By Tracey Weissgerber
Over the past few years, many journals have implemented policies banning or discouraging the use of bar graphs for continuous data, especially in small sample size studies. This includes PLOS Biology, eLife, the Journal of Biological Chemistry, and Nature and affiliated journals. This post briefly examines what’s driving these policy changes and highlights some free resources that you can use to make more transparent graphics, whether or not you’re submitting to a journal that has a “transparent graphics” policy. Free resources and tools for creating other types of figures are also included (i.e. line graphs, figures comparing effect sizes).
Why You Should Show Your Data, Bar Naked
Bar graphs are actually designed to show counts or proportions, however they are routinely used to present continuous data in many areas of biological and biomedical science. Figures that show the data distribution, such as dot plots, box plots and violin plots, are rarely used. This is a problem because many different data distributions can lead to the same bar or line graph, and the actual data may suggest different conclusions from the summary statistics (Figure 1).

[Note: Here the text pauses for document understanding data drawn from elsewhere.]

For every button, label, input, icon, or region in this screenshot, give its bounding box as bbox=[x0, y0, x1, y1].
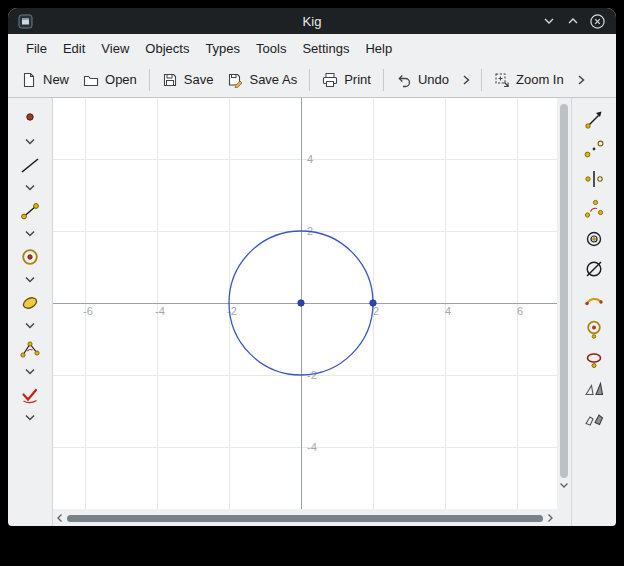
test-tool-dropdown-chevron[interactable] bbox=[18, 413, 42, 423]
angle-tool-dropdown-chevron[interactable] bbox=[18, 367, 42, 377]
translation-tool-button[interactable] bbox=[582, 108, 606, 130]
desktop-background: Kig bbox=[0, 0, 624, 566]
test-tool-button[interactable] bbox=[18, 384, 42, 406]
inversion-tool-button[interactable] bbox=[582, 258, 606, 280]
save-label: Save bbox=[184, 72, 214, 87]
chevron-right-icon bbox=[459, 73, 473, 87]
x-tick-label: 4 bbox=[445, 305, 451, 317]
horizontal-scrollbar[interactable] bbox=[53, 510, 557, 526]
axis-reflection-tool-button[interactable] bbox=[582, 168, 606, 190]
chevron-down-icon bbox=[24, 230, 36, 238]
undo-icon bbox=[396, 72, 412, 88]
conic-arc-icon bbox=[583, 348, 605, 370]
undo-label: Undo bbox=[418, 72, 449, 87]
maximize-button[interactable] bbox=[565, 13, 581, 29]
arc-tool-button[interactable] bbox=[582, 288, 606, 310]
circle-tool-dropdown-chevron[interactable] bbox=[18, 275, 42, 285]
window-title: Kig bbox=[8, 14, 616, 29]
close-icon bbox=[589, 13, 606, 30]
point-tool-button[interactable] bbox=[18, 108, 42, 130]
scale-triangles-icon bbox=[583, 378, 605, 400]
point-object-center[interactable] bbox=[298, 300, 304, 306]
projective-rotation-tool-button[interactable] bbox=[582, 408, 606, 430]
toolbar-separator bbox=[481, 69, 482, 91]
conic-arc-tool-button[interactable] bbox=[582, 348, 606, 370]
angle-icon bbox=[19, 338, 41, 360]
scroll-left-button[interactable] bbox=[56, 513, 63, 523]
x-tick-label: -4 bbox=[155, 305, 165, 317]
test-icon bbox=[19, 384, 41, 406]
save-as-icon bbox=[227, 72, 243, 88]
menu-item-help[interactable]: Help bbox=[357, 37, 400, 60]
horizontal-scrollbar-thumb[interactable] bbox=[67, 515, 543, 522]
toolbar-overflow-button[interactable] bbox=[571, 71, 591, 89]
rotation-tool-button[interactable] bbox=[582, 198, 606, 220]
menu-item-edit[interactable]: Edit bbox=[55, 37, 93, 60]
save-button[interactable]: Save bbox=[155, 68, 221, 92]
point-object-on-circle[interactable] bbox=[370, 300, 376, 306]
point-icon bbox=[19, 108, 41, 130]
undo-button[interactable]: Undo bbox=[389, 68, 456, 92]
spiral-icon bbox=[583, 228, 605, 250]
scale-triangles-tool-button[interactable] bbox=[582, 378, 606, 400]
menu-item-types[interactable]: Types bbox=[197, 37, 248, 60]
toolbar-separator bbox=[149, 69, 150, 91]
similitude-icon bbox=[583, 318, 605, 340]
point-reflection-icon bbox=[583, 138, 605, 160]
menu-item-objects[interactable]: Objects bbox=[137, 37, 197, 60]
chevron-down-icon bbox=[24, 368, 36, 376]
new-label: New bbox=[43, 72, 69, 87]
y-tick-label: -4 bbox=[307, 441, 317, 453]
zoom-in-button[interactable]: Zoom In bbox=[487, 68, 571, 92]
angle-tool-button[interactable] bbox=[18, 338, 42, 360]
conic-tool-dropdown-chevron[interactable] bbox=[18, 321, 42, 331]
open-button[interactable]: Open bbox=[76, 68, 144, 92]
chevron-down-icon bbox=[24, 322, 36, 330]
point-reflection-tool-button[interactable] bbox=[582, 138, 606, 160]
circle-icon bbox=[19, 246, 41, 268]
chevron-up-icon bbox=[565, 13, 581, 29]
chevron-down-icon bbox=[541, 13, 557, 29]
chevron-right-icon bbox=[574, 73, 588, 87]
toolbar-separator bbox=[309, 69, 310, 91]
scroll-down-button[interactable] bbox=[559, 478, 569, 491]
menu-item-settings[interactable]: Settings bbox=[294, 37, 357, 60]
geometry-canvas[interactable]: -6 -4 -2 2 4 6 4 2 -2 -4 bbox=[53, 98, 557, 509]
app-menu-button[interactable] bbox=[18, 14, 33, 29]
similitude-tool-button[interactable] bbox=[582, 318, 606, 340]
scroll-right-button[interactable] bbox=[547, 513, 554, 523]
point-tool-dropdown-chevron[interactable] bbox=[18, 137, 42, 147]
menubar: File Edit View Objects Types Tools Setti… bbox=[8, 34, 616, 62]
x-tick-label: -6 bbox=[83, 305, 93, 317]
segment-tool-dropdown-chevron[interactable] bbox=[18, 229, 42, 239]
close-button[interactable] bbox=[589, 13, 606, 30]
vertical-scrollbar-thumb[interactable] bbox=[560, 104, 568, 478]
segment-tool-button[interactable] bbox=[18, 200, 42, 222]
menu-item-tools[interactable]: Tools bbox=[248, 37, 294, 60]
arc-icon bbox=[583, 288, 605, 310]
toolbar-overflow-button[interactable] bbox=[456, 71, 476, 89]
spiral-tool-button[interactable] bbox=[582, 228, 606, 250]
line-tool-button[interactable] bbox=[18, 154, 42, 176]
print-button[interactable]: Print bbox=[315, 68, 378, 92]
zoom-in-icon bbox=[494, 72, 510, 88]
menu-item-file[interactable]: File bbox=[18, 37, 55, 60]
kig-app-window: Kig bbox=[8, 8, 616, 526]
menu-item-view[interactable]: View bbox=[93, 37, 137, 60]
conic-tool-button[interactable] bbox=[18, 292, 42, 314]
chevron-left-icon bbox=[56, 513, 63, 523]
circle-tool-button[interactable] bbox=[18, 246, 42, 268]
axis-reflection-icon bbox=[583, 168, 605, 190]
line-tool-dropdown-chevron[interactable] bbox=[18, 183, 42, 193]
print-label: Print bbox=[344, 72, 371, 87]
vertical-scrollbar[interactable] bbox=[557, 98, 571, 510]
titlebar[interactable]: Kig bbox=[8, 8, 616, 34]
segment-icon bbox=[19, 200, 41, 222]
left-tool-column bbox=[8, 98, 52, 526]
new-button[interactable]: New bbox=[14, 68, 76, 92]
save-as-button[interactable]: Save As bbox=[220, 68, 304, 92]
minimize-button[interactable] bbox=[541, 13, 557, 29]
content-area: -6 -4 -2 2 4 6 4 2 -2 -4 bbox=[8, 98, 616, 526]
x-tick-label: 2 bbox=[373, 305, 379, 317]
open-label: Open bbox=[105, 72, 137, 87]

Figure 1: Many different datasets can lead to the same bar graph
Reprinted from Weissgerber et al. (https://doi.org/10.1371/journal.pbio.1002128), under a CC-BY license
Even if your data are normally distributed, bar graphs still aren’t recommended. Figures in scientific publications should provide information about important findings, but they should also allow readers to critically evaluate the data. Bar graphs that only show summary statistics don’t do this. Furthermore, bar graphs focus readers’ attention on the Zones of Irrelevance and Invisibility, and conceal the amount of overlap between groups.
Figure 2: The Anatomy of a Bar Graph
Reprinted from Weissgerber et al. (http://www.jbc.org/content/292/50/20592.full), under a CC-BY license.
What Should You Use Instead?
More transparent alternatives include dot plots, box plots, violin plots and combinations of these plots (i.e. box plots or violin plots that show the raw data points). These plots show the data distribution and allow readers to critically evaluate the data. Which type of figure is best for your data depends on the sample size and may also depend on the data distribution. Box 1 from this paper will help you to determine which type of graph is best for your data.
Free Tools for Making Interactive Graphics
Two free web-based tools allow scientists with no programming expertise to quickly make interactive graphics for scientific publications, including dot pots, box plots and violin plots, as well as line graphs. These tools are designed for small datasets. The homepage for each tool includes is a short video tutorial.
Interactive Dot Plot Tool: This tool allows investigators to quickly make interactive dot plots, box plots, violin plots, or combinations of these plots. The tool will also create bar graphs with a warning message explaining why this is not recommended. Additional functions allow you to show subgroups (i.e. male vs. female) or clusters of non-independent data (i.e. replicates, mice from the same litter). This paper provides more information about the tool.
Interactive Line Graph: This tool works the same way as the interactive dot plot tool. The tool makes it easier to visually assess the amount of overlap between groups and examine individual-level data. You can use the tool to quickly view different summary statistics (i.e. mean and standard deviation vs. median and interquartile range), focus on groups, time points or conditions of interest, examine data for any individual in the dataset, and view change scores for any two time points or conditions. This paper provides more information.
Both the interactive dot plot and interactive line graph tools allow you to save static figures that you want to include in the print version of your paper. Saved static figures become a part of your interactive graphic file, allowing readers to explore a particular figure from the paper or the entire dataset. You can download tiff files for each saved static figure to include in the print version of the paper, as well as an xml file with data for the interactive graphic to include in the data supplement. Readers can view the interactive graphic by uploading the xml file into the web-based tool.
Creating Customized SHINY Apps: Investigators who are comfortable with R can use SHINY to create customized interactive graphics, as described in this paper.
Tool for Creating Static Figures: There are also several free web-based tools and resources for making static graphics, including dot plots and box plots. Use this list to quickly find the best tool for your data. If you have longitudinal or repeated measures data, the supplemental files for this paper (S1 text, Figures S1-S4) describe several options for creating static line graphs that show individual-level data.
Resources for Creating Other Types of Graphs
Static Graphs Comparing Effect Sizes: The estimation stats website allows users to make graphs that examine the size of the difference between groups. This approach offers an alternative to statistical tests that focus on whether groups are significantly different and helps readers to assess the potential importance of an effect.
Comparing Differences in Variability: Most statistical tests compare differences in means or medians, however sometimes scientists want to compare differences in variability (i.e. Is the range of values observed larger in males than in females?). A recent paper shows how investigators with larger sample sizes can use shift functions for these comparisons and provides R code for making these graphs.